**PROBLEM DESCRIPTION:** Under this line are the records; write out word for word the part that begins at the line containing "Mathias Biilmann" and ends at the line containing "MCP goes stateless and extensible", and no more.

**MATERIAL PROVIDED:**
────────────────────────────────────────

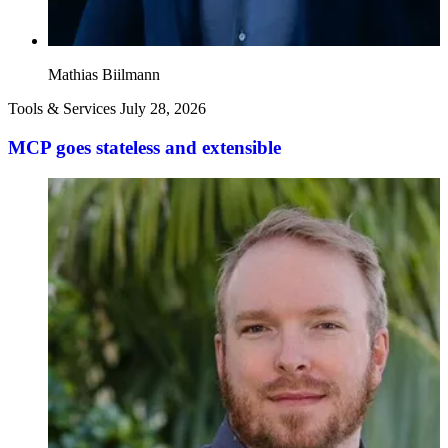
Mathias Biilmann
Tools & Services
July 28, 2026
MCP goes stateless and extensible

────────────────────────────────────────

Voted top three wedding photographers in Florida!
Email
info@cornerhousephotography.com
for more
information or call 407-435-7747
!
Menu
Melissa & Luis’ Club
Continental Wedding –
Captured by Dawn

────────────────────────────────────────

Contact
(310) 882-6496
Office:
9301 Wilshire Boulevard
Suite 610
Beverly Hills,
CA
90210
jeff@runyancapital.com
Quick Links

────────────────────────────────────────

**TASK RESULT:**
Mathias Biilmann
Tools & Services
July 28, 2026
MCP goes stateless and extensible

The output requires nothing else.